(Items from a dataset)
◇ ◇ ◇ ◇
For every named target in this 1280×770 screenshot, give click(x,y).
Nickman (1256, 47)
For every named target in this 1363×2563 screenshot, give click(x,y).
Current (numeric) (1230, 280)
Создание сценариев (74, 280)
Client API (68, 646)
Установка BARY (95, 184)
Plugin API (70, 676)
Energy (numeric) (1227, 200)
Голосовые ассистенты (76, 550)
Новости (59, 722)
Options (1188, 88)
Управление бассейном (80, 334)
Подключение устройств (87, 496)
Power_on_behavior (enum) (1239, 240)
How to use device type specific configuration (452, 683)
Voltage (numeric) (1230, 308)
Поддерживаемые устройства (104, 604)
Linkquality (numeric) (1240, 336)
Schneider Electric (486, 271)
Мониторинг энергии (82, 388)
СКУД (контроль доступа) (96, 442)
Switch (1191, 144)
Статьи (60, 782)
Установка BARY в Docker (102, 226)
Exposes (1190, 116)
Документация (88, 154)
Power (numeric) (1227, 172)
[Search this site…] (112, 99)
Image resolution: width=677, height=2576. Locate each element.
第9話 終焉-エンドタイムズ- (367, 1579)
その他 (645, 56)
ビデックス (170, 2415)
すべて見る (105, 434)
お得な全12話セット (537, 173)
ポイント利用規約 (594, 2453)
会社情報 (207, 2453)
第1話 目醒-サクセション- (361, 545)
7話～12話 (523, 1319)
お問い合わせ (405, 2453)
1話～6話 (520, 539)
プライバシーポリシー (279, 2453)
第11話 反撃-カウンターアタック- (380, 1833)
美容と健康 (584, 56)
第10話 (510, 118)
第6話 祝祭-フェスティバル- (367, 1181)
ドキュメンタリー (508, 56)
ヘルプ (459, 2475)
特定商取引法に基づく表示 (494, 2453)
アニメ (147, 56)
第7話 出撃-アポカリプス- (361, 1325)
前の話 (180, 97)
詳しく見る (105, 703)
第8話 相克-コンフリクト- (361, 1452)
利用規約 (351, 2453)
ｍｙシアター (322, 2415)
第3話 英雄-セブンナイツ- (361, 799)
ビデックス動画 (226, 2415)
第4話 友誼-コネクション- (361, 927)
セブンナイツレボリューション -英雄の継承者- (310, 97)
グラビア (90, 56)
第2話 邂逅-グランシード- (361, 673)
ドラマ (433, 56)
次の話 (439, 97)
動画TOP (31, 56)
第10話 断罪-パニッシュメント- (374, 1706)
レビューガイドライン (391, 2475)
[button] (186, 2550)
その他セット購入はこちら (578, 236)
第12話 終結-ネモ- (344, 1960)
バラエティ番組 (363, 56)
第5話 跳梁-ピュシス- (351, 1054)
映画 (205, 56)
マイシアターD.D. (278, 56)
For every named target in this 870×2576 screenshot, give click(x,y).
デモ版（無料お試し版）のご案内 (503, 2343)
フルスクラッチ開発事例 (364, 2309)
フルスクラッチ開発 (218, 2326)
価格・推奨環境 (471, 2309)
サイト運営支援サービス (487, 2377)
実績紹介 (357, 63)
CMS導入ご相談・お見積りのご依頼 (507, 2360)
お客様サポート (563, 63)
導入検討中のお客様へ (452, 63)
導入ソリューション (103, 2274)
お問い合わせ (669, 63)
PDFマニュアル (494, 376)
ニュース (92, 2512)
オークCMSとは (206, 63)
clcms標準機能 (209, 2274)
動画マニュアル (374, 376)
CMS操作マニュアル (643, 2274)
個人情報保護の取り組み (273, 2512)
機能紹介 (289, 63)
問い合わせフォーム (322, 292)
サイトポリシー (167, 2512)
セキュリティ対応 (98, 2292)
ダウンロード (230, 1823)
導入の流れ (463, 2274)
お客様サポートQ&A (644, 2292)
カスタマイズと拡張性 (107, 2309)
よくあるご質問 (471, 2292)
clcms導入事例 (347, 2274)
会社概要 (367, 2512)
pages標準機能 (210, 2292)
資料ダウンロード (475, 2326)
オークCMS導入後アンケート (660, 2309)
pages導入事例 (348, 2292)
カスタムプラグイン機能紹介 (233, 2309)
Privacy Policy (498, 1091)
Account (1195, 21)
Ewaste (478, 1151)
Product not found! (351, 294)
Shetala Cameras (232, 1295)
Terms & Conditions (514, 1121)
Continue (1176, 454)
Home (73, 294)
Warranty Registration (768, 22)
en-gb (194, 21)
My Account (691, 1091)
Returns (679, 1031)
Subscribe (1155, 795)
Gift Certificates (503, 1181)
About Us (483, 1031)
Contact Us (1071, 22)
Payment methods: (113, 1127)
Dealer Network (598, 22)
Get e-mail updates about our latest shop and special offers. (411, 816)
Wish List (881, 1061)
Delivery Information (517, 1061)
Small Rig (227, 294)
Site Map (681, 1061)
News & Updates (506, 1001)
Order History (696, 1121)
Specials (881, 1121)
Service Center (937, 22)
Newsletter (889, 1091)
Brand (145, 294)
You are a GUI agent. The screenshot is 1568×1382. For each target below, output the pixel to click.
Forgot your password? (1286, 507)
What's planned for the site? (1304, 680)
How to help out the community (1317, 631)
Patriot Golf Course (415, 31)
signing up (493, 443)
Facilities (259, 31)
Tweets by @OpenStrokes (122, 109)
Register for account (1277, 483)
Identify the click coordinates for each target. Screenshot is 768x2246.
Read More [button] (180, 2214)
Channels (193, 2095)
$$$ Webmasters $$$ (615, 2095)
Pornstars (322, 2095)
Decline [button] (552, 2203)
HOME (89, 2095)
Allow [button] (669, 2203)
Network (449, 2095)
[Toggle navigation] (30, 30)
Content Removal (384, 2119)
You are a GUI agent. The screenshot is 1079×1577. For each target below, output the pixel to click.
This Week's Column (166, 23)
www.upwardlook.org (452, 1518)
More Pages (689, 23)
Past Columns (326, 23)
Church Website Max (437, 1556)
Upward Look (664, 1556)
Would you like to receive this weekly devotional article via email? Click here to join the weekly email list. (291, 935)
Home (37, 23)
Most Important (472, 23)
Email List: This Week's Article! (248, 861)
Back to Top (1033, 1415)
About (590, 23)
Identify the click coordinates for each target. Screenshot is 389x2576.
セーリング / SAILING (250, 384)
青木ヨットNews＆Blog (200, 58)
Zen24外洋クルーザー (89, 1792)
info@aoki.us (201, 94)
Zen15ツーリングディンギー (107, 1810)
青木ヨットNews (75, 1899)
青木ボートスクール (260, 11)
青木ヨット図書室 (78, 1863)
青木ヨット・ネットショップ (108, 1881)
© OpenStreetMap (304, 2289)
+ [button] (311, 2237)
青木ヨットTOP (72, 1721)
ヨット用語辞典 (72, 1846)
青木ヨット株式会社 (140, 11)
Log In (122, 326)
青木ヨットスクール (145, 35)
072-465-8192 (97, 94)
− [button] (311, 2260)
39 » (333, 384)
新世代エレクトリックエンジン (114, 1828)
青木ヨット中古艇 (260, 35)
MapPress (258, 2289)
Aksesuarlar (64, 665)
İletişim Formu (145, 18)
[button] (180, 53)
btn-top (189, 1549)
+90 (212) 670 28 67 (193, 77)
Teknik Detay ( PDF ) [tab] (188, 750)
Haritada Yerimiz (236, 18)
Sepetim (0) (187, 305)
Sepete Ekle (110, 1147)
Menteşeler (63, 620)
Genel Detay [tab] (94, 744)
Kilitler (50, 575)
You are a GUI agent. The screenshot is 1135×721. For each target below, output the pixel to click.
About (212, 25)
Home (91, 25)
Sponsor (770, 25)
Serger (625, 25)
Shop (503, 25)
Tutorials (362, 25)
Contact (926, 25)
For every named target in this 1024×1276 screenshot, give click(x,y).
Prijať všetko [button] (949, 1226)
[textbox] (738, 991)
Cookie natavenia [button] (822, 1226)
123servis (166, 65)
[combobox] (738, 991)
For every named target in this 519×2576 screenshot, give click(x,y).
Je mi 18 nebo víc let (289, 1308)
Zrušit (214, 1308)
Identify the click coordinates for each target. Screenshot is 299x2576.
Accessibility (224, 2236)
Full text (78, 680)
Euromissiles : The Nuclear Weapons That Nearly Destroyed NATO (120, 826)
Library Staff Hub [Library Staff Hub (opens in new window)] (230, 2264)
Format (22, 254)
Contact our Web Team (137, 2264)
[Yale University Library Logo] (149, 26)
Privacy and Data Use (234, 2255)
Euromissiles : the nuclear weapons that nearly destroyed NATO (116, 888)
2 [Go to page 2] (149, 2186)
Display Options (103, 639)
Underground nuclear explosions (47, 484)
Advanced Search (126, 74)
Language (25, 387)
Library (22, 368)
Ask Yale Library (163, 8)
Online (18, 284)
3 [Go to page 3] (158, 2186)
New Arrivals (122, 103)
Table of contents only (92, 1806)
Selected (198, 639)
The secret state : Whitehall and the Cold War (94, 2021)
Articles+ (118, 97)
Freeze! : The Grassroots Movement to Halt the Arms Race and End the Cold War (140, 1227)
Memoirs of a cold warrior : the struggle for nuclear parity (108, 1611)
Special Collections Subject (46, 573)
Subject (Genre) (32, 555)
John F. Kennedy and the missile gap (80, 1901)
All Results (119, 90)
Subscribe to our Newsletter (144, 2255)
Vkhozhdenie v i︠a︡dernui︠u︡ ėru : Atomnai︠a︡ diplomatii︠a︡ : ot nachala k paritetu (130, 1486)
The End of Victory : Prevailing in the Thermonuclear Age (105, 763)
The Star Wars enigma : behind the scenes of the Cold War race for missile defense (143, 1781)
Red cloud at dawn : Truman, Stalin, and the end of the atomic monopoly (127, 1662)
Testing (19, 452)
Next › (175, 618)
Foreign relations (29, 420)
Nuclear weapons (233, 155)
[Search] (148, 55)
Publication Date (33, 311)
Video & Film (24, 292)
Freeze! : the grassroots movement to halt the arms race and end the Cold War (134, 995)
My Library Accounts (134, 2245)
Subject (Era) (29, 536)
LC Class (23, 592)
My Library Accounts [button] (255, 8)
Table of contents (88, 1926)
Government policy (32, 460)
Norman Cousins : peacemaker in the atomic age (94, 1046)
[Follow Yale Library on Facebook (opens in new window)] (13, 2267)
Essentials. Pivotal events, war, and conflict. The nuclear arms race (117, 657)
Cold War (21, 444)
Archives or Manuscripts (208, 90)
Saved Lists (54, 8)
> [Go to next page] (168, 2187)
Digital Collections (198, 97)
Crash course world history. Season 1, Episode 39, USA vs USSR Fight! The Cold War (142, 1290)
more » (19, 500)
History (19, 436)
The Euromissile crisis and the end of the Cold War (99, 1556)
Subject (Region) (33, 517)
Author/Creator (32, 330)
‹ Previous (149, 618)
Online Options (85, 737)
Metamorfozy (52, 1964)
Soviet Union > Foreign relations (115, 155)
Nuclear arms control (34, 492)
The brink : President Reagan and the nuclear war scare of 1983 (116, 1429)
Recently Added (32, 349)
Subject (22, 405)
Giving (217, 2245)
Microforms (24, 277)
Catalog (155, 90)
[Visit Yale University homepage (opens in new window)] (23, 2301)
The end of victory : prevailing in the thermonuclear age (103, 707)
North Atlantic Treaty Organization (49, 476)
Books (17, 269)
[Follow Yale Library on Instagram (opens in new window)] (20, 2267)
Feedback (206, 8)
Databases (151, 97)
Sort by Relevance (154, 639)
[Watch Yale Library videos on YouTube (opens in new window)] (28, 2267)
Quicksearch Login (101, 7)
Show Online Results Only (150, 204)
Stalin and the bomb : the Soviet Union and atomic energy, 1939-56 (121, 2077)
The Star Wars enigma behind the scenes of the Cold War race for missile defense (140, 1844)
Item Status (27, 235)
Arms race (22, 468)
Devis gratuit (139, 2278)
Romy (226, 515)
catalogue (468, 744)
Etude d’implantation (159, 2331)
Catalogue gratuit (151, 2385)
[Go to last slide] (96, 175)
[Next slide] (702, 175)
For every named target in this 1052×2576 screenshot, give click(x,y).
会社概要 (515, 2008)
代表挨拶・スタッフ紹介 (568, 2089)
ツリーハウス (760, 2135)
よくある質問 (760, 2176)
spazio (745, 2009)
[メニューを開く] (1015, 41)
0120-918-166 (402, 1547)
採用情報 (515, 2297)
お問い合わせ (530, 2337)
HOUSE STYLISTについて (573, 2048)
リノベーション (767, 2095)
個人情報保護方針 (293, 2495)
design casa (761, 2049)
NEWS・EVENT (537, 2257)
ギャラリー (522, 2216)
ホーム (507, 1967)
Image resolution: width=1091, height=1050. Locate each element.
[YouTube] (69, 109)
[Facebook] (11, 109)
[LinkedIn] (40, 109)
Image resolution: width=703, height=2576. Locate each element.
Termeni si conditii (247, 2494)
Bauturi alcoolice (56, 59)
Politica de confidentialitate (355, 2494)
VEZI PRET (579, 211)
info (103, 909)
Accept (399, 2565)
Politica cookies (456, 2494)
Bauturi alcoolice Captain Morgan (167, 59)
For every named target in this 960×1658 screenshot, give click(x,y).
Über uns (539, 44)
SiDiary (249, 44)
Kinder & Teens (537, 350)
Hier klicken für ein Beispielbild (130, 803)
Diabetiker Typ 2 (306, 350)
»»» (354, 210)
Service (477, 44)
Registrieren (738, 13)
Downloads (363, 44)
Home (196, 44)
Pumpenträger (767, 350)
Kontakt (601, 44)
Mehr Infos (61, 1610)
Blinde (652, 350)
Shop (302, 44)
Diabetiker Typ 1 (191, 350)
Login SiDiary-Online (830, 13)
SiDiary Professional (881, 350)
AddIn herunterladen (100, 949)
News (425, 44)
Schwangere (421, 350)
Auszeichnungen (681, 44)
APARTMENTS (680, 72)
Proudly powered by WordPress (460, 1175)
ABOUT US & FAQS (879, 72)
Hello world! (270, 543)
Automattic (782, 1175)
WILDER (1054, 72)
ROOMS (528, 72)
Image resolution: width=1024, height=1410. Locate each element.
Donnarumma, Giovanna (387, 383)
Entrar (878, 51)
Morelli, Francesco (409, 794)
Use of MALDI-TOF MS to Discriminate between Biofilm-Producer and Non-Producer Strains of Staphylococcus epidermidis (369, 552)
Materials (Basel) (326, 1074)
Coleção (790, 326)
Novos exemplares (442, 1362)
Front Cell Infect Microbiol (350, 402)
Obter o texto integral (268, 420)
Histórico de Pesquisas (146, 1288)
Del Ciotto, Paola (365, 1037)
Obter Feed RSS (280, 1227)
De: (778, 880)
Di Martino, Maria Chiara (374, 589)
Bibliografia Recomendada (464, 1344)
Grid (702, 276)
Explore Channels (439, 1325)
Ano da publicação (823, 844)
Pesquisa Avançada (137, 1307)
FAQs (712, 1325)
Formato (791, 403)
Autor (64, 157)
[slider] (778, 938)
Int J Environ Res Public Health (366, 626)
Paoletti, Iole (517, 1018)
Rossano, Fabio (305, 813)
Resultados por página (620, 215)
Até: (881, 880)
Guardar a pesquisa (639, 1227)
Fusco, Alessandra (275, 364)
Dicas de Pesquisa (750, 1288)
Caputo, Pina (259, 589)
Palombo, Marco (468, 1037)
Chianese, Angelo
◇ ◇ ◇ ◇
# Task details
Reply with the count alone: how many lines of the records contain the string "Options"?

# Solution to the problem
3